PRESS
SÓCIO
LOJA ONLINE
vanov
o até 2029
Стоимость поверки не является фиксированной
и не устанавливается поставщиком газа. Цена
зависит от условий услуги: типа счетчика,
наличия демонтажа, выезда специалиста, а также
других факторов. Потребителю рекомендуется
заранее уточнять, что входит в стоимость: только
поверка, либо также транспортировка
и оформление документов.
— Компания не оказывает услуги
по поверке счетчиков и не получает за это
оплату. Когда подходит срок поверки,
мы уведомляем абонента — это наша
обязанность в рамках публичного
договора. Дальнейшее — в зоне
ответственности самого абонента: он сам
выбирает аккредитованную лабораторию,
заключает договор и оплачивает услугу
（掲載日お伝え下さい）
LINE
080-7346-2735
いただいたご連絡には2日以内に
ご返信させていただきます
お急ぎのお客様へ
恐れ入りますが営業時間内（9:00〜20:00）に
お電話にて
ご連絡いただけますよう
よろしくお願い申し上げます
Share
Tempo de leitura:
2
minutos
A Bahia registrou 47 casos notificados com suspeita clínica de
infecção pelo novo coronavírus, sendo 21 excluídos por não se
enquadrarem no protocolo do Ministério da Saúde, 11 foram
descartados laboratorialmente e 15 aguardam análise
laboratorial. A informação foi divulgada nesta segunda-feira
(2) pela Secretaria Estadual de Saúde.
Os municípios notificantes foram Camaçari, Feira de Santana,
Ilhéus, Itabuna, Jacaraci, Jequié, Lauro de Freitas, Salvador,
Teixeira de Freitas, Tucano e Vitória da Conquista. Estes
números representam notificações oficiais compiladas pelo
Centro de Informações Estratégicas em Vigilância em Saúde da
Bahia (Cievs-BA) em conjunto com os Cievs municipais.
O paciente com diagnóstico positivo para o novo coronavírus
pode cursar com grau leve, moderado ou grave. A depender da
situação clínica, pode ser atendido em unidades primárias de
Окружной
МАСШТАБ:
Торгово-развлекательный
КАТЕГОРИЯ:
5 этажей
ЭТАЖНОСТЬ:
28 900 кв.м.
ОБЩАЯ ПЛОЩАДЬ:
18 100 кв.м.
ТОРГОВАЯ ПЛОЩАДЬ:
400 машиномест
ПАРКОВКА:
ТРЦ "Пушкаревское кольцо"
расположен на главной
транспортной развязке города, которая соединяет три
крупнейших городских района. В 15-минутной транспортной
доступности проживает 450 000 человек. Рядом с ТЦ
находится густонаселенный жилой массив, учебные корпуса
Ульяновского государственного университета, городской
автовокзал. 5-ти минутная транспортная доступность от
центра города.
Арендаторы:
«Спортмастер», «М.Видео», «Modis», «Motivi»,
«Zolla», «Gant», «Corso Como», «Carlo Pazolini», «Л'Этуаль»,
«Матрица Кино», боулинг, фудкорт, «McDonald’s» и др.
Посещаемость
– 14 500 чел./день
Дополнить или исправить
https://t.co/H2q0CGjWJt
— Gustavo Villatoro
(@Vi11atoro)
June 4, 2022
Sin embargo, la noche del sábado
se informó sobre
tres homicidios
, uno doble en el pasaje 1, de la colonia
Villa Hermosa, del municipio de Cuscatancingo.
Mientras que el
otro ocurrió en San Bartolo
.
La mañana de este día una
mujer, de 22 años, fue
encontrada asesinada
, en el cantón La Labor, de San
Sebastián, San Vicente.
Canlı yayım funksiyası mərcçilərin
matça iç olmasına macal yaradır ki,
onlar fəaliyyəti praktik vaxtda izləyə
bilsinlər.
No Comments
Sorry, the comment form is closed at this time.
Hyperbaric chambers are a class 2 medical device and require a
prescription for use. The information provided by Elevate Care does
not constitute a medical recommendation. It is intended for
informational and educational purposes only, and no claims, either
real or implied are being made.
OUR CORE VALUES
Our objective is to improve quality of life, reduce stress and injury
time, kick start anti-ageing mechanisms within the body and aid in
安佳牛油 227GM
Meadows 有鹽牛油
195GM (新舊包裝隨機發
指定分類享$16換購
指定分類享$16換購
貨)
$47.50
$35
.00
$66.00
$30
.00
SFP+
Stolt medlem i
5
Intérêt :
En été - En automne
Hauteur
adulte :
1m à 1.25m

--

Required action.
Transcribe the material in full; every line must match exactly.

Reply to the exercise.
PRESS
SÓCIO
LOJA ONLINE
vanov
o até 2029
Стоимость поверки не является фиксированной
и не устанавливается поставщиком газа. Цена
зависит от условий услуги: типа счетчика,
наличия демонтажа, выезда специалиста, а также
других факторов. Потребителю рекомендуется
заранее уточнять, что входит в стоимость: только
поверка, либо также транспортировка
и оформление документов.
— Компания не оказывает услуги
по поверке счетчиков и не получает за это
оплату. Когда подходит срок поверки,
мы уведомляем абонента — это наша
обязанность в рамках публичного
договора. Дальнейшее — в зоне
ответственности самого абонента: он сам
выбирает аккредитованную лабораторию,
заключает договор и оплачивает услугу
（掲載日お伝え下さい）
LINE
080-7346-2735
いただいたご連絡には2日以内に
ご返信させていただきます
お急ぎのお客様へ
恐れ入りますが営業時間内（9:00〜20:00）に
お電話にて
ご連絡いただけますよう
よろしくお願い申し上げます
Share
Tempo de leitura:
2
minutos
A Bahia registrou 47 casos notificados com suspeita clínica de
infecção pelo novo coronavírus, sendo 21 excluídos por não se
enquadrarem no protocolo do Ministério da Saúde, 11 foram
descartados laboratorialmente e 15 aguardam análise
laboratorial. A informação foi divulgada nesta segunda-feira
(2) pela Secretaria Estadual de Saúde.
Os municípios notificantes foram Camaçari, Feira de Santana,
Ilhéus, Itabuna, Jacaraci, Jequié, Lauro de Freitas, Salvador,
Teixeira de Freitas, Tucano e Vitória da Conquista. Estes
números representam notificações oficiais compiladas pelo
Centro de Informações Estratégicas em Vigilância em Saúde da
Bahia (Cievs-BA) em conjunto com os Cievs municipais.
O paciente com diagnóstico positivo para o novo coronavírus
pode cursar com grau leve, moderado ou grave. A depender da
situação clínica, pode ser atendido em unidades primárias de
Окружной
МАСШТАБ:
Торгово-развлекательный
КАТЕГОРИЯ:
5 этажей
ЭТАЖНОСТЬ:
28 900 кв.м.
ОБЩАЯ ПЛОЩАДЬ:
18 100 кв.м.
ТОРГОВАЯ ПЛОЩАДЬ:
400 машиномест
ПАРКОВКА:
ТРЦ "Пушкаревское кольцо"
расположен на главной
транспортной развязке города, которая соединяет три
крупнейших городских района. В 15-минутной транспортной
доступности проживает 450 000 человек. Рядом с ТЦ
находится густонаселенный жилой массив, учебные корпуса
Ульяновского государственного университета, городской
автовокзал. 5-ти минутная транспортная доступность от
центра города.
Арендаторы:
«Спортмастер», «М.Видео», «Modis», «Motivi»,
«Zolla», «Gant», «Corso Como», «Carlo Pazolini», «Л'Этуаль»,
«Матрица Кино», боулинг, фудкорт, «McDonald’s» и др.
Посещаемость
– 14 500 чел./день
Дополнить или исправить
https://t.co/H2q0CGjWJt
— Gustavo Villatoro
(@Vi11atoro)
June 4, 2022
Sin embargo, la noche del sábado
se informó sobre
tres homicidios
, uno doble en el pasaje 1, de la colonia
Villa Hermosa, del municipio de Cuscatancingo.
Mientras que el
otro ocurrió en San Bartolo
.
La mañana de este día una
mujer, de 22 años, fue
encontrada asesinada
, en el cantón La Labor, de San
Sebastián, San Vicente.
Canlı yayım funksiyası mərcçilərin
matça iç olmasına macal yaradır ki,
onlar fəaliyyəti praktik vaxtda izləyə
bilsinlər.
No Comments
Sorry, the comment form is closed at this time.
Hyperbaric chambers are a class 2 medical device and require a
prescription for use. The information provided by Elevate Care does
not constitute a medical recommendation. It is intended for
informational and educational purposes only, and no claims, either
real or implied are being made.
OUR CORE VALUES
Our objective is to improve quality of life, reduce stress and injury
time, kick start anti-ageing mechanisms within the body and aid in
安佳牛油 227GM
Meadows 有鹽牛油
195GM (新舊包裝隨機發
指定分類享$16換購
指定分類享$16換購
貨)
$47.50
$35
.00
$66.00
$30
.00
SFP+
Stolt medlem i
5
Intérêt :
En été - En automne
Hauteur
adulte :
1m à 1.25m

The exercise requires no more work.